The goal of Miller's proposal is to take consumers out of billing disputes between insurers and providers. Her department is looking to work collaboratively with the General Assembly, consumers, and stakeholder groups to draft legislation on the issue.

Her plan would protect consumers who seek healthcare at in-network facilities, or from in-network providers, from being billed by an out-of-network provider at a cost more than what they would owe to a provider for any in-network cost sharing under the consumer's health plan.

For example, if a consumer's health insurance plan has a $50 co-pay for a certain service delivered by an in-network provider, that consumer would not be liable for more than $50 for that same service from an out-of-network provider.

"At a public hearing in October, I heard from consumers who, despite their best efforts to use providers in their health insurance network, still received out-of-network bills that were in the hundreds -- and in some cases, thousands -- of dollars," said Miller.

It's a common problem, at least according to the Consumer Reports National Research Center. In March 2015, the organization polled more than 2,000 consumers online and found 37 percent had received a bill toward which their insurance plan paid less than expected. One quarter of those surprises came from a doctor they did not realize was out of their network.

There is some precedent for Miller's plan.
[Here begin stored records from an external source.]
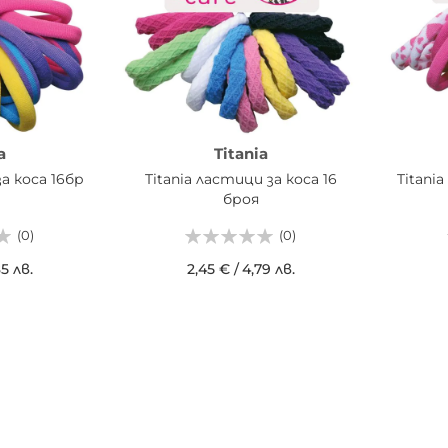
a
Titania
за коса 16бр
Titania ластици за коса 16
Titani
броя
(0)
(0)
85 лв.
2,45 €
/
4,79 лв.
ИЦАТА
ДОБАВИ В КОШНИЦАТА
ДОБ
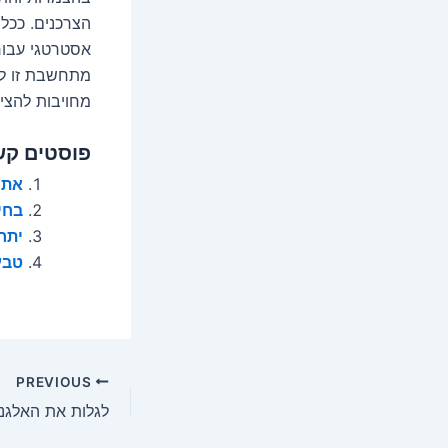
הצרכנים. ככל
אסטרטגי עבור
מתחשבת זו לת
מחויבות להציע
פוסטים קש
אתם
בחי
יתרו
טבע
Post
PREVIOUS
navigation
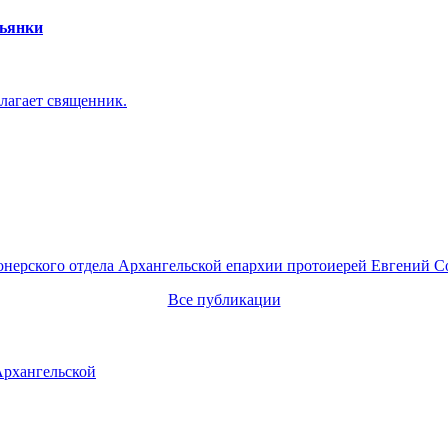
пьянки
лагает священник.
онерского отдела Архангельской епархии протоиерей Евгений С
Все публикации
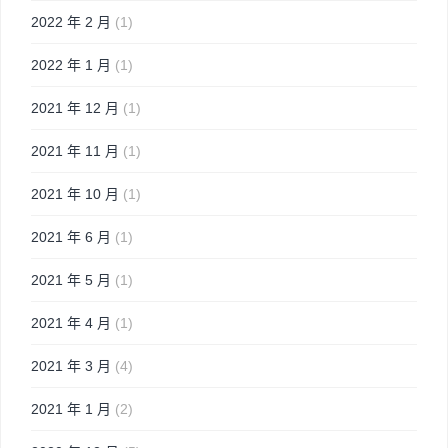
2022 年 2 月
(1)
2022 年 1 月
(1)
2021 年 12 月
(1)
2021 年 11 月
(1)
2021 年 10 月
(1)
2021 年 6 月
(1)
2021 年 5 月
(1)
2021 年 4 月
(1)
2021 年 3 月
(4)
2021 年 1 月
(2)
On April 1, 2015, a law took effect in New York which protects patients from owing more than their in-network copayment, coinsurance or deductible on bills they receive for out-of-network emergency services or on surprise bills.
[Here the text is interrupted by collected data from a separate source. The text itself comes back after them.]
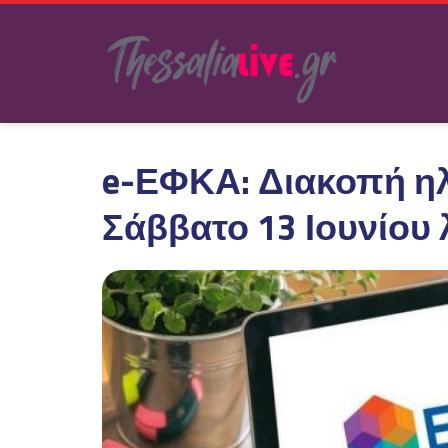
e-ΕΦΚΑ: Διακοπή η
Σάββατο 13 Ιουνίου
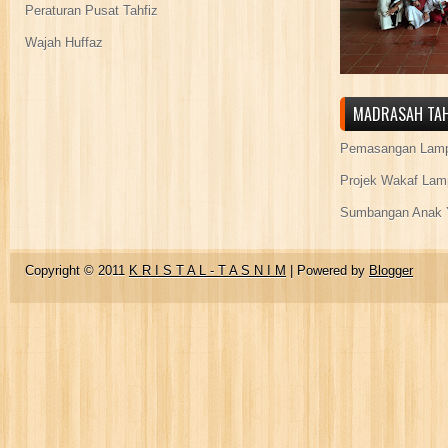
Peraturan Pusat Tahfiz
Wajah Huffaz
MADRASAH TAH
Pemasangan Lamp
Projek Wakaf Lam
Sumbangan Anak Y
Copyright © 2011
K R I S T A L - T A S N I M
| Powered by
Blogger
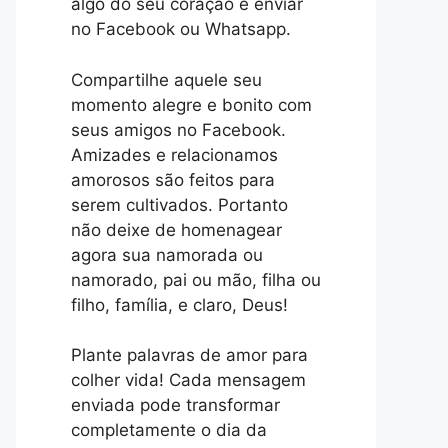
algo do seu coração e enviar
no Facebook ou Whatsapp.
Compartilhe aquele seu
momento alegre e bonito com
seus amigos no Facebook.
Amizades e relacionamos
amorosos são feitos para
serem cultivados. Portanto
não deixe de homenagear
agora sua namorada ou
namorado, pai ou mão, filha ou
filho, família, e claro, Deus!
Plante palavras de amor para
colher vida! Cada mensagem
enviada pode transformar
completamente o dia da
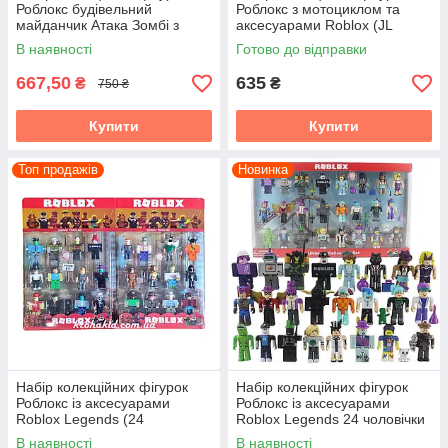
Роблокс будівельний
Роблокс з мотоциклом та
майданчик Атака Зомбі з
аксесуарами Roblox (JL
аксесуарами Roblox Zombi
18836)
В наявності
Готово до відправки
(JL 18837)
667,50
635
₴
₴
750 ₴
Купити
Купити
Топ продажів
Новинка
Набір колекційних фігурок
Набір колекційних фігурок
Роблокс із аксесуарами
Роблокс із аксесуарами
Roblox Legends (24
Roblox Legends 24 чоловічки
чоловічки)
В наявності
В наявності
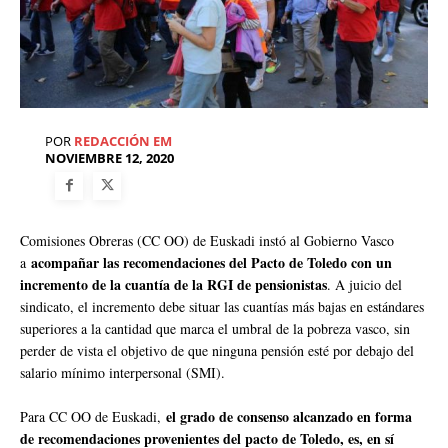
POR
REDACCIÓN EM
NOVIEMBRE 12, 2020
Comisiones Obreras (CC OO) de Euskadi instó al Gobierno Vasco
acompañar las recomendaciones del Pacto de Toledo con un
a
incremento de la cuantía de la RGI de pensionistas
. A juicio del
sindicato, el incremento debe situar las cuantías más bajas en estándares
superiores a la cantidad que marca el umbral de la pobreza vasco, sin
perder de vista el objetivo de que ninguna pensión esté por debajo del
salario mínimo interpersonal (SMI).
el grado de consenso alcanzado en forma
Para CC OO de Euskadi,
de recomendaciones provenientes del pacto de Toledo, es, en sí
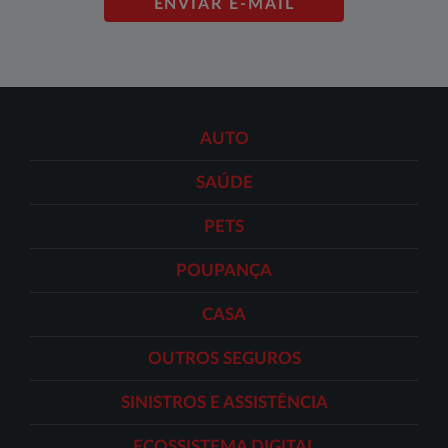
ENVIAR E-MAIL
AUTO
SAÚDE
PETS
POUPANÇA
CASA
OUTROS SEGUROS
SINISTROS E ASSISTÊNCIA
ECOSSISTEMA DIGITAL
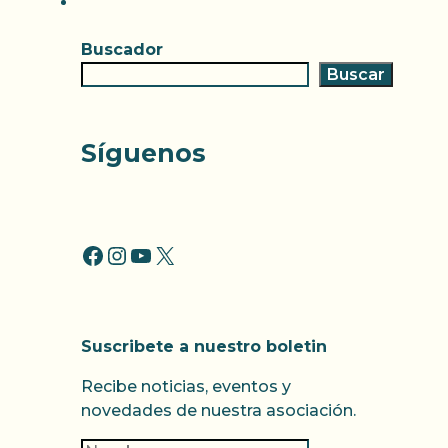
Buscador
Buscar
Síguenos
FACCEBOOK
INSTAGRAM
YOUTUBE
X
Suscribete a nuestro boletin
Recibe noticias, eventos y
novedades de nuestra asociación.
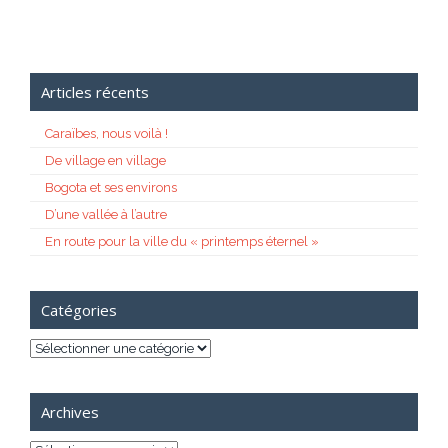
Articles récents
Caraïbes, nous voilà !
De village en village
Bogota et ses environs
D’une vallée à l’autre
En route pour la ville du « printemps éternel »
Catégories
Catégories
Archives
Under the New York Law, when consumers get surprise bills, they need to complete an "assignment of benefits" form that allows the provider to pursue payment from the health plan, and then send the form and the bill to their plan and provider. As long as they've taken that step, they won't be responsible for any charges beyond their regular in-network cost sharing.

The law also sets up an independent dispute resolution process for providers and health plans to settle on a fee for emergency services or surprise bills. The independent reviewers consider provider experience and training, case complexity, patient characteristics and usual and customary charges in making a determination, which is binding.

The Pennsylvania proposal would provide several options for insurers and providers to reach agreement on payment, and if they can't, the matter would go to arbitration. Both sides would submit their offers with supporting documentation, and the arbitrator's decision would be binding.

In no case would the consumer be liable for anything beyond the cost-sharing due for the service if it had been rendered by an in-network provider.

Miller said the open comment process, which will be held October 1, 2016 from 10am to 1pm, will allow her department to get input from various stakeholders, including insurers, hospitals, and health care providers. These key players also testified at the Insurance Department's public hearing on this topic in October. Written testimony can also be emailed to the Insurance Department's Consumer Liaison.